Key Responsibilities include:
– Driving strategic IP procurement and management of global intellectual property rights for individual large molecule (biopharmaceutical) candidates and products including drafting & prosecuting patent portfolios, licensing transactions, due diligence assessments, freedom-to-operate, infringement and validity analyses, and risk evaluation and mitigation strategies.
– Partnering in all intellectual property-related transactions, adverse proceedings, and litigation activities related to individual’s program responsibilities.
– Partnering effectively with relevant stakeholders at all levels of the global organization and across all phases of research, drug development & commercialization to provide clear, strategic business enabling strategy.
– Embraces agility and welcomes iteration as tools of continuous improvement – both personally and within and across all aspects of high performing teamwork
– Collaborating and working effectively in a matrixed environment
– Exemplifying winning as “one team” through building effective relationships, communicating & collaborating enthusiastically across time zones and cultures.
– Sustainably building enduring, productive external relationships with outside counsel and third party collaborators & partners.
– Embraces and cultivates a culture that reflects a strong commitment to diversity, inclusion and community.
– Engaged & creative member of a practice area group and of the Genentech IP Team.
The successful candidate has a growth mindset, enjoys work in a fast-paced, diverse, & global organization, and is energized by the complexity and challenges of bringing great medicines to patients. This candidate excels at working independently and proactively with minimal direction, displays strong organizational skills, keen attention to detail, and ability to prioritize and balance competing projects, and effectively meet aggressive deadlines when needed.
Specific Daily Responsibilities & Associated Skill Sets may include:
– Designing & delivering value add global IP portfolios from invention capture to patent issuance for individual large molecule (biopharmaceutical) candidates and products. Managing and prosecuting active global dockets, including handling U.S. and foreign patent applications as well as post-grant proceedings (e.g., reexamination, reissue, post-grant review), including foreign oppositions and appeals, as they may arise.
– Deploying in-depth patent & scientific expertise to provide education, guidance & advice on patent law issues to scientists conducting research and other business stakeholders
– Rendering due diligence assessments, freedom-to-operate, infringement and validity analyses, risk evaluation, and mitigation strategies for individual program molecules, technologies, tools and the like.
– Identifying and exploiting new strategic opportunities & approaches leveraging a deep understanding of patent law and a knowledge of the competitive landscape across the GNE franchises & portfolio.
– Maintaining and sharing expertise and knowledge on legal case law, rules or regulations before the US Patent & Trademark Office as well as other relevant jurisdictional IP offices
– Participating in Group, Department, and cross-functional projects and initiatives where strategies, processes, operating standards and/or practices are developed & deployed to ensure highest quality practices & execution for all aspects of IP portfolios in a high performing, agile team setting.
– Acting as a role model in, for example, poise under pressure, solution-oriented mindset, clear communication at all level of the organization, effective collaboration across local & global teams, persevering in the face of obstacles, tackling new challenges with curiosity, effectively utilizing available resources, and an enthusiastic willingness to listen & learn from others.

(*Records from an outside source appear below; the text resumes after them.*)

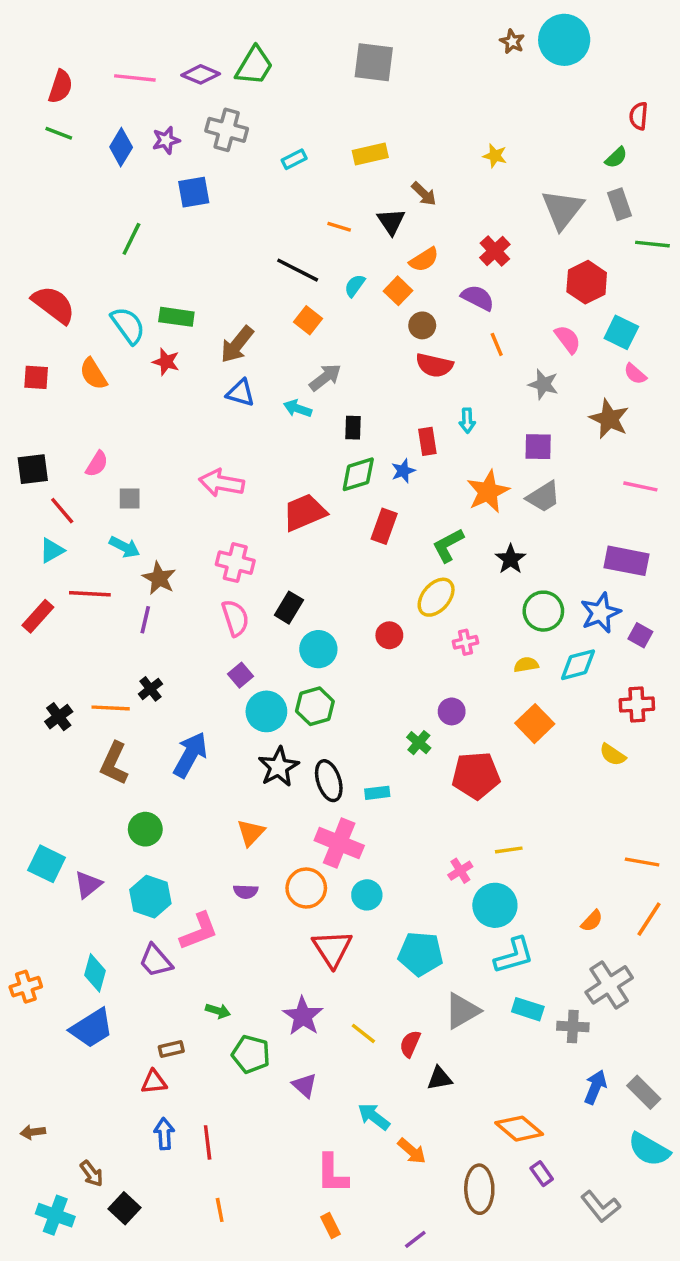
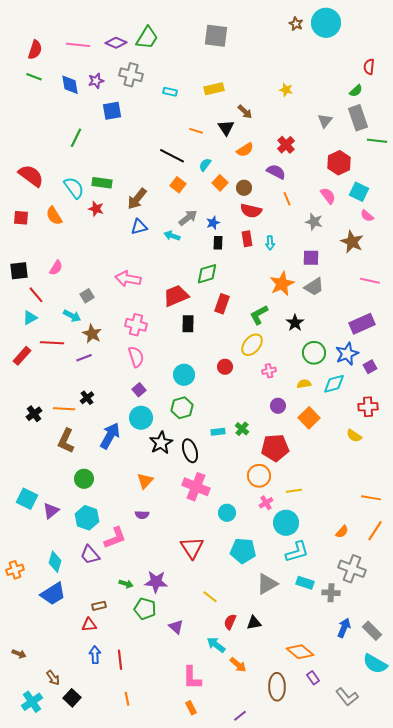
blue diamond: (121, 147) -> (70, 85), turned -40
cyan rectangle: (294, 159) -> (170, 92), turned 40
gray rectangle: (620, 204) -> (358, 118), size x1.4
gray triangle: (562, 209) -> (325, 121), size x0.6
orange square: (398, 291) -> (220, 183), moved
blue triangle: (240, 393) -> (139, 227), turned -30
black rectangle: (353, 428) -> (218, 243), moved
red rectangle: (427, 441) -> (247, 239), moved
blue star: (403, 471) -> (213, 223), moved
gray square: (130, 499) -> (87, 296), moved, turned -32
purple rectangle: (626, 561) -> (362, 324), turned -35
black rectangle: (289, 608) -> (188, 324), moved, turned -30
purple line: (145, 620) -> (84, 358), turned 56
purple square: (640, 635) -> (370, 367), turned 32
cyan circle: (266, 711) -> (141, 418), moved
purple circle: (452, 711) -> (278, 406), moved
cyan rectangle: (377, 793) -> (218, 432), moved
orange circle: (306, 888) -> (259, 476), moved
cyan circle: (367, 895) -> (227, 513), moved
gray cross: (609, 985) -> (352, 569), turned -36
purple star: (303, 1016) -> (156, 582), moved, turned -30
red semicircle: (410, 1044) -> (230, 622), moved
brown arrow: (33, 1132) -> (19, 654), turned -152
cyan cross: (55, 1215) -> (32, 702), turned 35

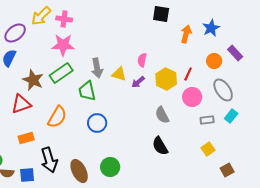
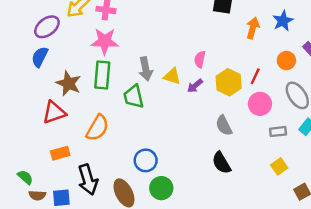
green rectangle: (61, 73) -> (102, 75), turned -50
blue circle: (97, 123) -> (146, 160), moved

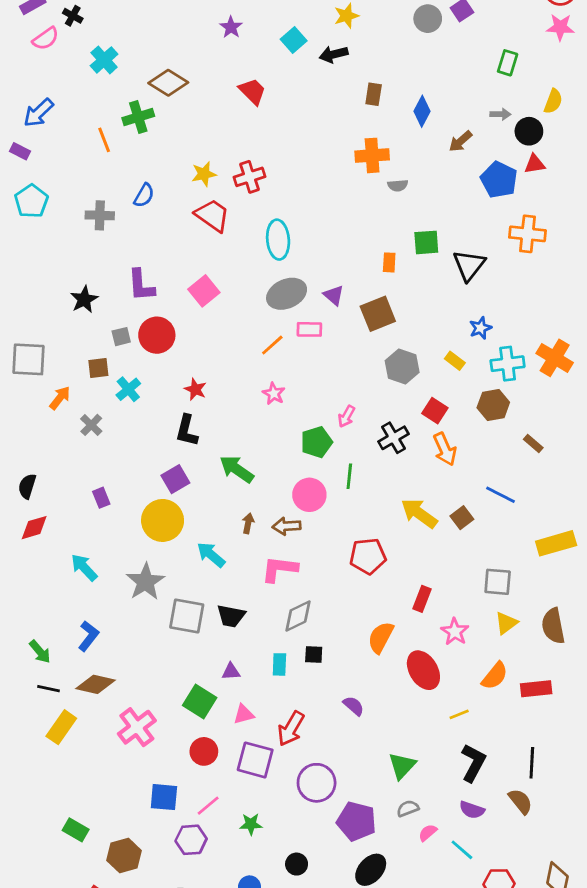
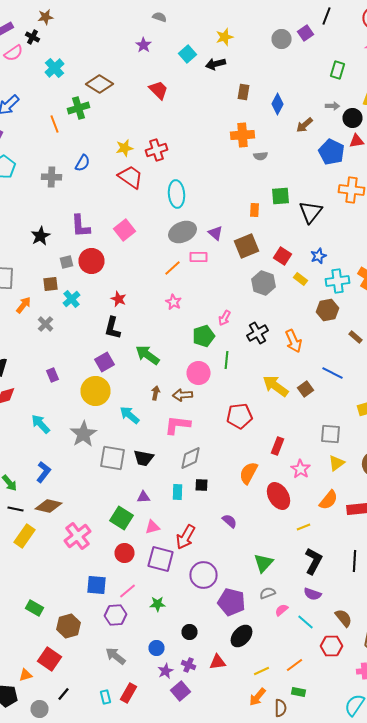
red square: (435, 411) -> (282, 256), moved
brown semicircle: (520, 801) -> (344, 618), moved

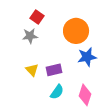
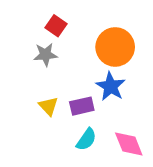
blue star: (87, 57) -> (111, 86), moved, turned -30
pink diamond: (85, 95) -> (129, 144), turned -40

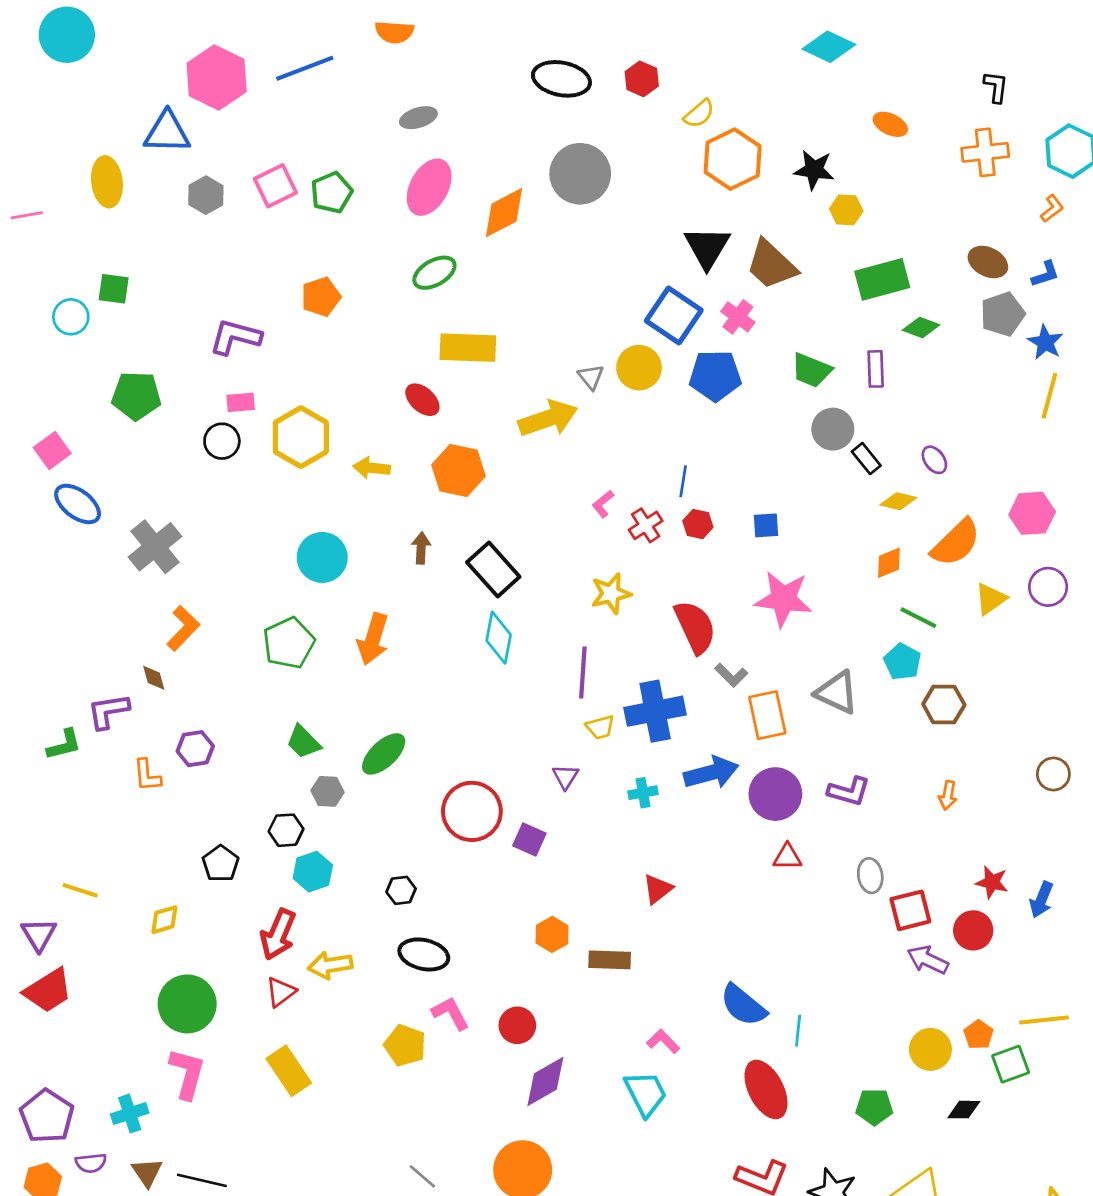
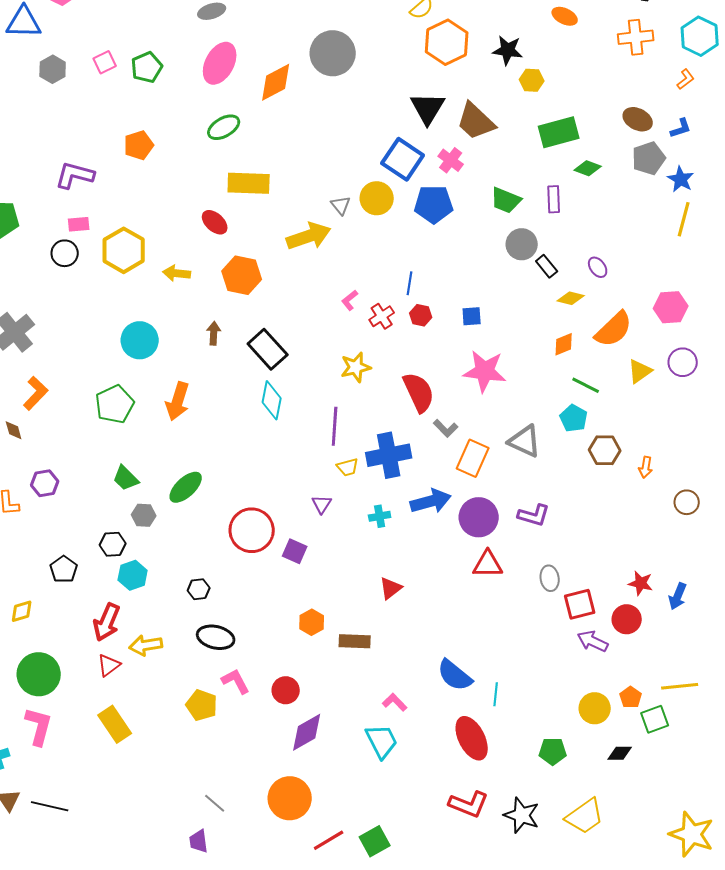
pink square: (275, 186) -> (105, 62), size x0.7
orange rectangle: (767, 715) -> (473, 458), turned 36
orange arrow: (948, 795) -> (646, 467), moved
red triangle: (787, 857) -> (488, 564), size x1.4

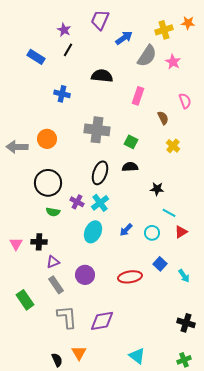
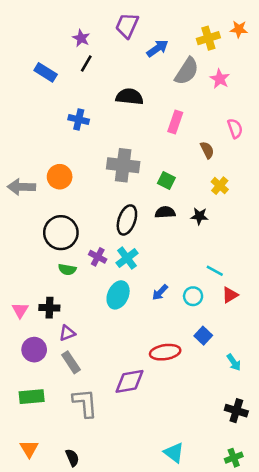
black star: (157, 189) -> (199, 216), moved
purple circle: (85, 275) -> (34, 350), moved
cyan arrow: (184, 276) -> (234, 362), moved
green rectangle: (25, 300) -> (32, 397), moved, turned -60
purple diamond: (102, 321) -> (130, 381), moved
orange triangle: (79, 353) -> (29, 449), moved

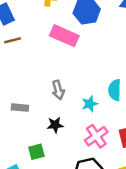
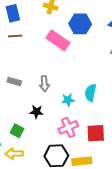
gray rectangle: (20, 108) -> (14, 82), moved
green square: (36, 152) -> (17, 131), turned 32

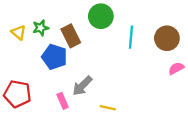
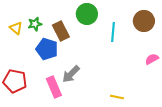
brown circle: (167, 38) -> (144, 21), moved
pink rectangle: (63, 101) -> (54, 87), size x1.5
yellow line: (108, 108) -> (117, 97), moved

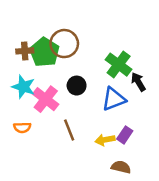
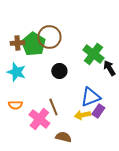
pink cross: (46, 99) -> (39, 119), moved
blue triangle: (114, 99) -> (90, 97), moved
brown semicircle: (121, 167) -> (63, 137), moved

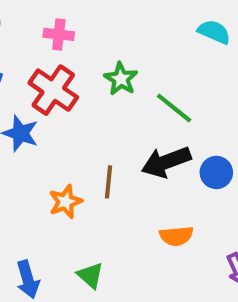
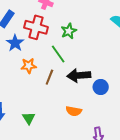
red cross: (53, 90) -> (36, 27), turned -35
green line: (174, 108) -> (58, 54), moved
orange star: (65, 202) -> (29, 66), moved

– Assuring that Genentech remains a great place to practice game-changing IP law, have fun, and make a difference for patients!
– Demonstrated experience and track record of success in:
– Building & leveraging global IP portfolios at all stages of prosecution and enforcement;
– Designed and executed complex freedom to operate analyses across different technologies and different jurisdictions; developing and communication actionable risk mitigation strategies
– Experience in IP transactions and due diligence is a plus;
– Experience in adverse IP proceedings including but not limited to US litigation, is a plus;
– [Senior Patent Counsel] 7+ years of experience in biopharma or biotechnology intellectual property portfolio creation, strategy, and counseling.
-[Senior Counsel Specialist] 10+ years of experience in biopharma or biotechnology intellectual property portfolio creation, strategy, and counseling.
– An advanced degree in biological sciences such as biochemistry, molecular biology or other area relevant to biopharmaceutical IP practice. A Ph.D. is highly desired.
– A United States law degree (JD) with a current “good standing” admission to at least one US state bar.
– Admission to practice before the U.S. Patent and Trademark Office.